Par ailleurs, l'année 2024 marque un tournant politique majeur avec l'élection présidentielle ayant porté Bassirou Diomaye Faye au pouvoir, confirmant la résilience institutionnelle sénégalaise malgré de fortes tensions internes entre 2021 et 2023. Cette stabilité relative renforce mécaniquement l'attractivité stratégique du pays, y compris auprès des partenaires occidentaux. Le Sénégal s'impose ainsi comme un point d'appui maritime et aérien majeur sur l'Atlantique, au moment même où les routes du Golfe de Guinée et les flux énergétiques prennent une importance croissante. Mais cette centralité n'est pas exempte de risques. En effet, la transformation du territoire sénégalais en plateforme avancée de projection sécuritaire pourrait, à terme, importer des conflictualités exogènes. Ainsi, la stabilité sénégalaise, loin d'être une garantie absolue, pourrait se muer en vulnérabilité stratégique si elle n'est pas adossée à une doctrine africaine autonome de sécurité.
La posture d'alignement croissant du Sénégal avec l'impérialisme américain et des cadres politico-économiques liés au système du franc CFA a été critiquée par des mouvements panafricanistes comme frein à l'intégration monétaire autocentrée qui pourrait libérer le pays des diktats néocoloniaux.
Cette centralité attire également des investissements et des engagements militaires qui - sans stratégie continentale propre - peuvent, comme indiqué plus haut, transformer Dakar en plateforme d'influence extérieure, en concurrence implicite avec des initiatives souverainistes africaines, notamment avec l'Alliance des États du Sahel (AES), qui rejette les cadres sécuritaires dominés par l'ancien modèle occidental.

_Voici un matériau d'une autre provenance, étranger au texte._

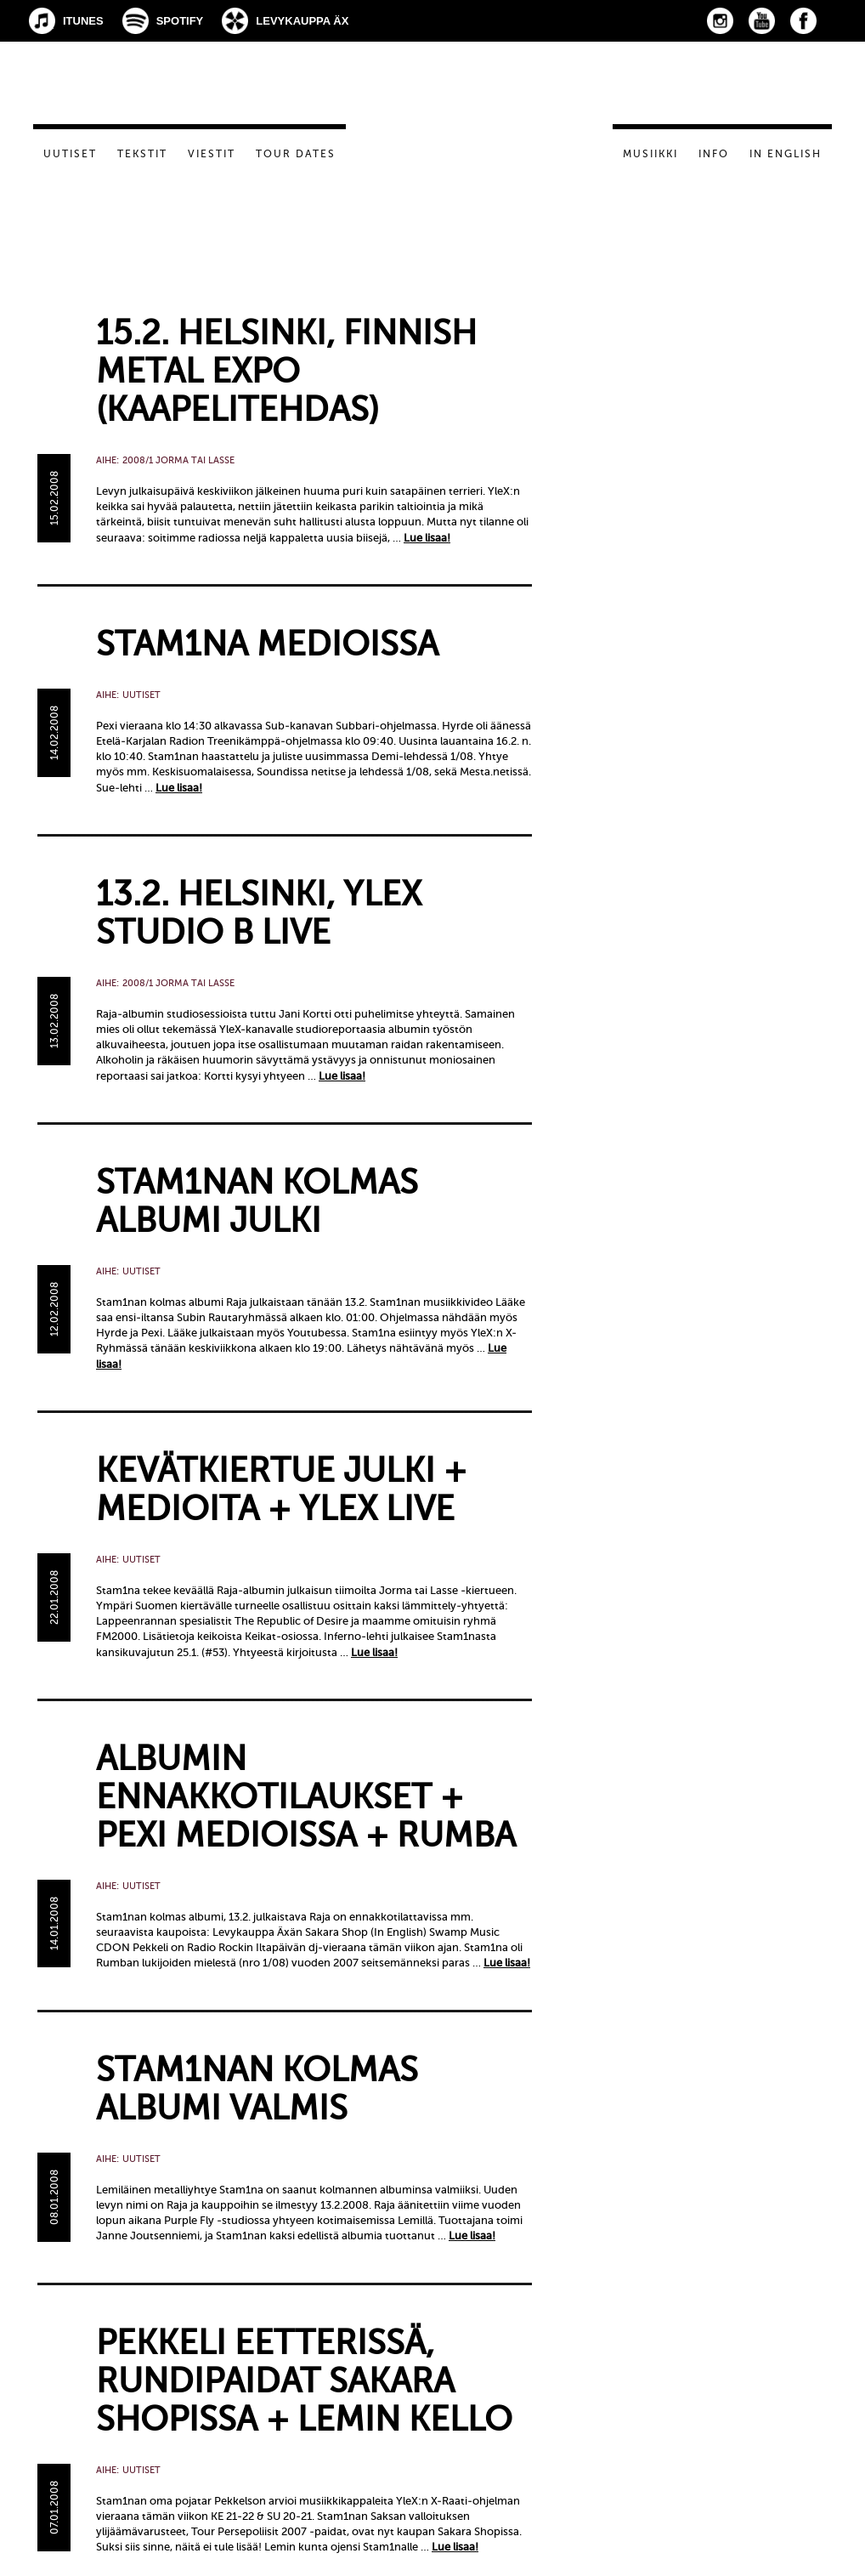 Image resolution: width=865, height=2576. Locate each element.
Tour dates (296, 154)
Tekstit (142, 154)
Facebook (803, 21)
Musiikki (650, 154)
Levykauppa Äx (302, 20)
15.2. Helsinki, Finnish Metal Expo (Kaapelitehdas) (286, 371)
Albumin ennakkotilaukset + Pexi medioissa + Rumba (306, 1796)
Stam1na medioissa (267, 644)
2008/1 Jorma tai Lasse (178, 460)
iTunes (83, 20)
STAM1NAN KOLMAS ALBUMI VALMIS (257, 2089)
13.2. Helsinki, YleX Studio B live (258, 913)
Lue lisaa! (427, 537)
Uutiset (70, 154)
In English (785, 154)
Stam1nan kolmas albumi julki (257, 1201)
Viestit (211, 154)
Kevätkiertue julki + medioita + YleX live (281, 1489)
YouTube (762, 21)
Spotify (180, 20)
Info (713, 154)
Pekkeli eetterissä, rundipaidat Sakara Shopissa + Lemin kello (304, 2381)
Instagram (720, 21) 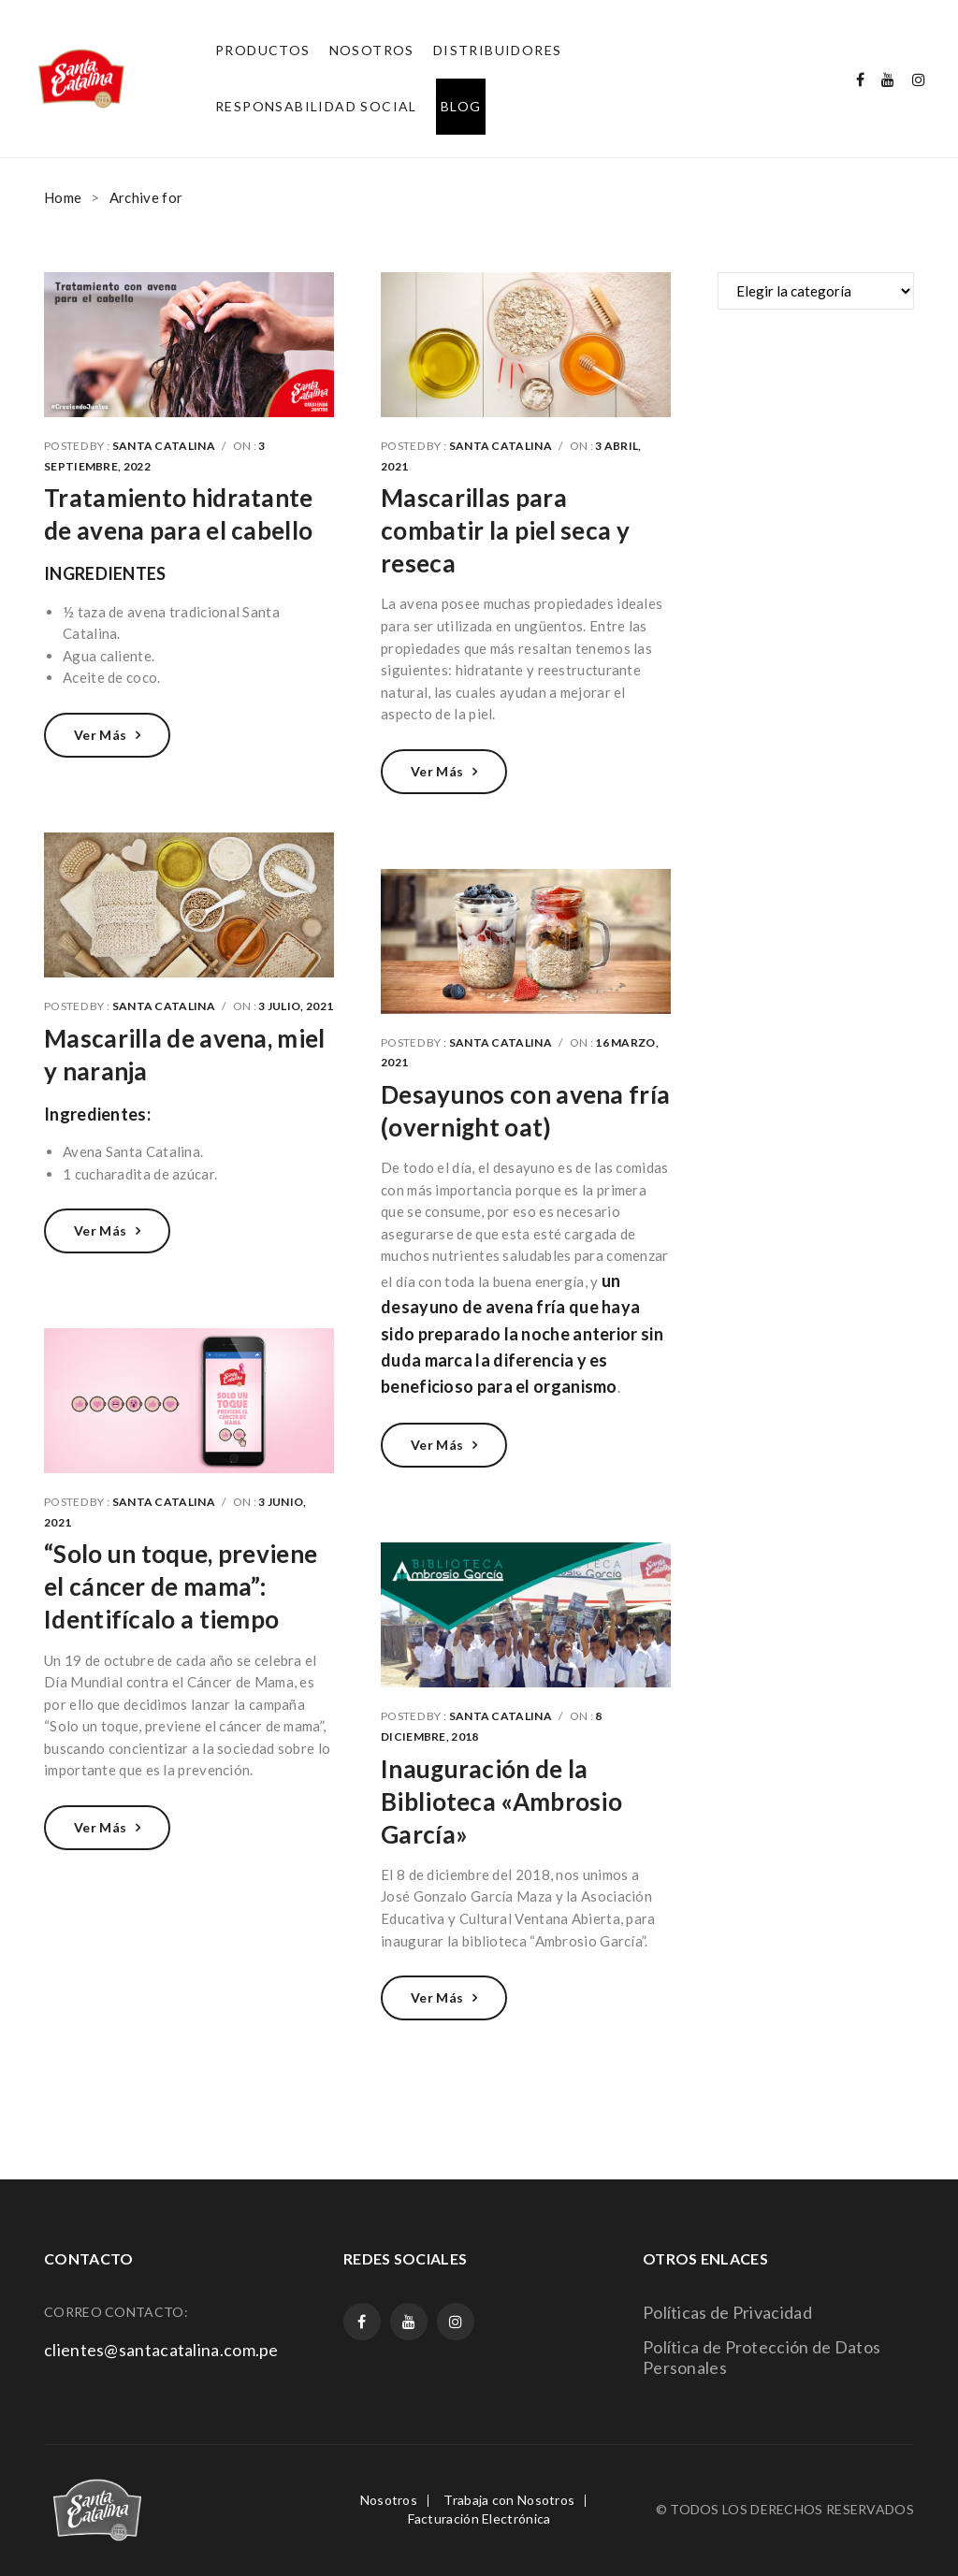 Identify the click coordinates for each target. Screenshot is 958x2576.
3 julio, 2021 (295, 1006)
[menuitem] (263, 50)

Or, lorsque la stabilité politique rencontre une militarisation fonctionnelle accrue, les États côtiers deviennent des verrous stratégiques exposés à des pressions multiples.
IV. La Côte d'Ivoire : pilier militaire régional et verrou du Golfe de Guinée
Dans le même mouvement, la Côte d'Ivoire s'impose depuis 2011 comme l'un des piliers militaires et sécuritaires de l'Afrique de l'Ouest. La modernisation accélérée de ses forces armées après les attaques terroristes de Grand-Bassam en mars 2016 a profondément modifié son statut régional. Désormais, Abidjan constitue un verrou stratégique entre le Sahel en lutte contre l'hydre terroriste et le Golfe de Guinée, espace hautement convoité.
De surcroît, depuis 2022, la Côte d'Ivoire est devenue un point de repli logistique et opérationnel pour des dispositifs sécuritaires occidentaux redéployés hors du Sahel. Cette coopération renforcée, notamment en matière de surveillance maritime et de lutte contre l'expansion djihadiste vers le Sud, la place au cœur de la nouvelle architecture sécuritaire régionale.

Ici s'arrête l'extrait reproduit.